● WORK TASK: Please transcribe the data that follows without the pictures, keeping every word the same.

● SUPPLIED RECORDS:
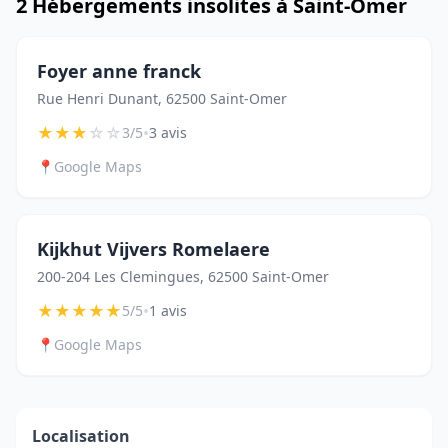
2 Hébergements insolites à Saint-Omer
Foyer anne franck
Rue Henri Dunant, 62500 Saint-Omer
★
★
★
☆
☆
•
3/5
3 avis
📍
Google Maps
Kijkhut Vijvers Romelaere
200-204 Les Clemingues, 62500 Saint-Omer
★
★
★
★
★
•
5/5
1 avis
📍
Google Maps
Localisation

● RESULT OF THIS EXERCISE:
2 Hébergements insolites à Saint-Omer
Foyer anne franck
Rue Henri Dunant, 62500 Saint-Omer
★
★
★
☆
☆
•
3/5
3 avis
📍
Google Maps
Kijkhut Vijvers Romelaere
200-204 Les Clemingues, 62500 Saint-Omer
★
★
★
★
★
•
5/5
1 avis
📍
Google Maps
Localisation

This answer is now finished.